A cozinha libanesa em Lisboa

Por David Lopes Ramos ,

O restaurante Fenícios, que há dois meses ocupa o espaço do Ao Prazer de Comer, inicia-nos nos prazeres das "especialidades culinárias do Líbano". Trata-se de uma cozinha cosmopolita, influenciada pelas culinárias árabe, turca e francesa.
As refeições iniciam-se com um conjunto variado de entradas (mèzés), algumas delas encantadoras como o houmous, uma espécie de puré de grão-de-bico, pasta de sésamo, sumo de limão, alho, sal e azeite, ou as folhinhas de videira recheadas com arroz (warak enab, 3,95 euros) e que têm um sabor citrino de grandes delicadeza; o falafel (3,95 euros), um frito, penso que também de farinha de grão-de-bico, com um aroma e sabor exótico no qual se misturam coentros e cominhos, entre outras especiarias.
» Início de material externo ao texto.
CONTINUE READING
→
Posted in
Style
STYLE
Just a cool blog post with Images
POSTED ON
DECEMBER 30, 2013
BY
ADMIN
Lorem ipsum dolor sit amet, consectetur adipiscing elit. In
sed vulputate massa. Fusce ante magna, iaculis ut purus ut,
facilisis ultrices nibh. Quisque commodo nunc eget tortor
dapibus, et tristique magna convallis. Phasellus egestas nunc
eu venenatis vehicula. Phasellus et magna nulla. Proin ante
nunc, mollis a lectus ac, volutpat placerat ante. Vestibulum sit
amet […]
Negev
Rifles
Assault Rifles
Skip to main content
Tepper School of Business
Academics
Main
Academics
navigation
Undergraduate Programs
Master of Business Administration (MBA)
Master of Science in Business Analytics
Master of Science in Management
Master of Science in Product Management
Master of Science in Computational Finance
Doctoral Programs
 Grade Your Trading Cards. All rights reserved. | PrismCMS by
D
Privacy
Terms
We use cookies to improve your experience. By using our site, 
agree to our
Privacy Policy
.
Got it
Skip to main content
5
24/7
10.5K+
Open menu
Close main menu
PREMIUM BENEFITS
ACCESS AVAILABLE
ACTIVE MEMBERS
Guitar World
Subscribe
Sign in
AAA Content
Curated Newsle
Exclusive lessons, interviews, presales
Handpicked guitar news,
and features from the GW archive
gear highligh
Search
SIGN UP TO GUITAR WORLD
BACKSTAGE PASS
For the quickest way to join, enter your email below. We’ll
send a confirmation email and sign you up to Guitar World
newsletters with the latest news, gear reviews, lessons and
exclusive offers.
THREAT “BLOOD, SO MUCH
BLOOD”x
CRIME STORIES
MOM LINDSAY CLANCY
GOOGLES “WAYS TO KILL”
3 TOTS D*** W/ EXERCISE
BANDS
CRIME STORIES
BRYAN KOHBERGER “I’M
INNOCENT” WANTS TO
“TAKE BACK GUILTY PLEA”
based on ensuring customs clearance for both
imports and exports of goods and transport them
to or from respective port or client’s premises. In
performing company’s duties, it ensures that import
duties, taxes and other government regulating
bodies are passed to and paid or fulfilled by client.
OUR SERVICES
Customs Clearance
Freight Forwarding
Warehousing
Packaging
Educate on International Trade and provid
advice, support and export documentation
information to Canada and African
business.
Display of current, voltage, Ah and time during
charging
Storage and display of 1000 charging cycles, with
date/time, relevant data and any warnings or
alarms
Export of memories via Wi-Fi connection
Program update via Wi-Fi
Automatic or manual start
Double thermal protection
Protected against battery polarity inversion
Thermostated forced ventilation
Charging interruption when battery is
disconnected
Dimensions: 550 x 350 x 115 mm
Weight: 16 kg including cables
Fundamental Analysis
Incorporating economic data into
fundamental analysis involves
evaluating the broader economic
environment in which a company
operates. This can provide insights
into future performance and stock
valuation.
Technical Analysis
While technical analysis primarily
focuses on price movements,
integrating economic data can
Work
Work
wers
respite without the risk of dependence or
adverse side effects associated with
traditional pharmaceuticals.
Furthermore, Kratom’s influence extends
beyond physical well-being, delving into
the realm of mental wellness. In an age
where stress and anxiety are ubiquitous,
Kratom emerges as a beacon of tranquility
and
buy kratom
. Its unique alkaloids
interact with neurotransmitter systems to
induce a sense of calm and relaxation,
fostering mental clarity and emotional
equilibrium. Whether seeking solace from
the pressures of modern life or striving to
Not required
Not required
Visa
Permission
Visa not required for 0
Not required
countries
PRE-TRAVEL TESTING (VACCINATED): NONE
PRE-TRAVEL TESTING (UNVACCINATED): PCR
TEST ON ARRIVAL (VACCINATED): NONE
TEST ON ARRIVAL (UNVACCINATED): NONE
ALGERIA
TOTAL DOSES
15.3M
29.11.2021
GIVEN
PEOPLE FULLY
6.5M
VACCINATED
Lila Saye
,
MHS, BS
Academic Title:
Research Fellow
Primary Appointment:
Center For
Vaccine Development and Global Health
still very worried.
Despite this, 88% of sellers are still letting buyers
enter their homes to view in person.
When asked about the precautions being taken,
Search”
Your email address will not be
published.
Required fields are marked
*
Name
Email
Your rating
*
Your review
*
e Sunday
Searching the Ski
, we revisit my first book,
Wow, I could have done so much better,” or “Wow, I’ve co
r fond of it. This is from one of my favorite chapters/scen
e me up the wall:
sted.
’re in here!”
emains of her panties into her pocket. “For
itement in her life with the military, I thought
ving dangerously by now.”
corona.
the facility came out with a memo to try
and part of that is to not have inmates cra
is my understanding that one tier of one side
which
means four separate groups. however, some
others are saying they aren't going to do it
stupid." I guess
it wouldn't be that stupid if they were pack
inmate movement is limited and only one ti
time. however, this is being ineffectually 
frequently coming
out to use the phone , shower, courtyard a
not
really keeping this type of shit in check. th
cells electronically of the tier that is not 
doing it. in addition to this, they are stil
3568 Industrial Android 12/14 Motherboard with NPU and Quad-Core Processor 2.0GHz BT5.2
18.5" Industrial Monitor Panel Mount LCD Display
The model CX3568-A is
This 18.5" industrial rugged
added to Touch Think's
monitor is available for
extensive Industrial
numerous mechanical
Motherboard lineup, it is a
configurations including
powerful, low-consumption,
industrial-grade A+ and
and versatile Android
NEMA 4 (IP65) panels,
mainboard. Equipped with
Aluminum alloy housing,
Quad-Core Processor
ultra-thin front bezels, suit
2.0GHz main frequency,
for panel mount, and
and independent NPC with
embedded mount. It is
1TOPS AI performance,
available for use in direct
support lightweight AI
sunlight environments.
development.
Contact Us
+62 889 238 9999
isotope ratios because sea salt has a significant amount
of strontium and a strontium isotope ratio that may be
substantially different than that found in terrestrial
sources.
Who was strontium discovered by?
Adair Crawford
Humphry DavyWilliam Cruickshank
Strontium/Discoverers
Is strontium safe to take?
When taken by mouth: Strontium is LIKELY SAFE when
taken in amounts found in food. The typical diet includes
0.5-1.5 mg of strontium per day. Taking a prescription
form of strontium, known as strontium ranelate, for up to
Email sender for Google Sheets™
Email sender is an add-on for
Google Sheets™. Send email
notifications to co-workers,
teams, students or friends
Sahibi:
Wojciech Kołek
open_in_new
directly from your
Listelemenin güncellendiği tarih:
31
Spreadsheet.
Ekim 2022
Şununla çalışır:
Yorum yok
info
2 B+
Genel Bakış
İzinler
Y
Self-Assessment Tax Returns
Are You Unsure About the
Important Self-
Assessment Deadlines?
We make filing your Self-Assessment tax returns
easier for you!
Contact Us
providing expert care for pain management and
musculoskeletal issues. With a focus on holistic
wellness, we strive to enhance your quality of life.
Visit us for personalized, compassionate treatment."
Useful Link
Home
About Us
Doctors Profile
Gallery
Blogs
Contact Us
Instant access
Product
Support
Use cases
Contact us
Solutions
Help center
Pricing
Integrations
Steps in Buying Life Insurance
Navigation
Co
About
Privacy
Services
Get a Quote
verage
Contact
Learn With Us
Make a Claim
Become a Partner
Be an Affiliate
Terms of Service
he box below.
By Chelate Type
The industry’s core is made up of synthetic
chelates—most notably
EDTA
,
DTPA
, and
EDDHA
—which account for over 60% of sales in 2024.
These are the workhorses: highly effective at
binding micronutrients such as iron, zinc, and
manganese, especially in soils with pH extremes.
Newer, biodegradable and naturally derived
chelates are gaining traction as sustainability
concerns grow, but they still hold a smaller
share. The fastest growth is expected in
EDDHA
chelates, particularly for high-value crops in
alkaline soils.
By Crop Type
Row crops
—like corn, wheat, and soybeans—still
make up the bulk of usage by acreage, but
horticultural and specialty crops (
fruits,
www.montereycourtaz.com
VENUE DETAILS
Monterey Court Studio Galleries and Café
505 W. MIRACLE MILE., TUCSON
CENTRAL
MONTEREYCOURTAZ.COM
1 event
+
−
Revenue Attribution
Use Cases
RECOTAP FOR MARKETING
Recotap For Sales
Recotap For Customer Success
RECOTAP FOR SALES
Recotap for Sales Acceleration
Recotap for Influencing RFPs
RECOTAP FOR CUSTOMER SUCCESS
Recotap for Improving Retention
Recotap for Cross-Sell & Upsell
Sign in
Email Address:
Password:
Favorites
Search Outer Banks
A grelhada mista (7,95 euros) são três espetadinhas de carne de galinha, de borrego, esta picada e moldada do espeto, e de vaca, servidas na companhia de uma salada crua.

A presença de legumes, crus e cozidos, bem como do arroz e de sêmola de trigo, são uma constante nas ementas libanesas. Bem como produtos lácteos, designadamente queijos e iogurtes. Além do trigo, do grão-de-bico, as lentilhas também são um produto comum, bem como a batata, o tomate, a cebola.

A cozinha libanesa, a amostra deu para perceber, é muito aromática e de sabores delicados, resultado da utilização de um conjunto alargado de especiarias e ervas aromáticas (tomilho, açafrão, canela, gergelim, pimenta, cravinho, noz moscada, paprika, cardamomo, cebolinho, salsa, coentros, menta, alho, um nunca mais acabar), bem como água de rosas, de flor de laranjeira, óleo de sésamo.

Nós, portugueses, pensamos que não há doçaria mais doce do que a nossa. Têm que provar a libanesa. Por exemplo, o halawa (2,65 euros), um doce com pistáchios torrados, delicioso, é um bom exemplo do que fica escrito.

O vinho, a par de bebidas não alcoólicas e do arak, uma aguardente ansiada, acompanham as refeições.

Nos Fenícios há vinho português. Mais tarde poderá haver do Líbano. Há um deles, o Château Musar, tinto, que é famoso e caro. Mas haverá outros mais em conta, decerto.